[Records contained in a dataset]
_ _ _ _ _ _ _
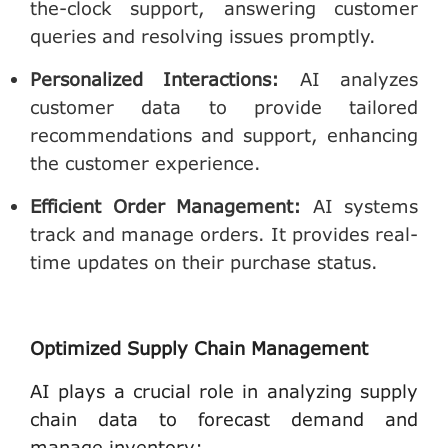
the-clock support, answering customer
queries and resolving issues promptly.
Personalized Interactions
:
AI analyzes
customer data to provide tailored
recommendations and support, enhancing
the customer experience.
Efficient Order Management
:
AI systems
track and manage orders. It provides real-
time updates on their purchase status.
Optimized Supply Chain Management
AI plays a crucial role in analyzing supply
chain data to forecast demand and
manage inventory:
_ _ _ _ _ _ _
◆ Action item
An exact repeat of the lines from the one containing "chain data to forecast demand and" through the final line above, both included, is the whole answer.

◆ Answer space
chain data to forecast demand and
manage inventory:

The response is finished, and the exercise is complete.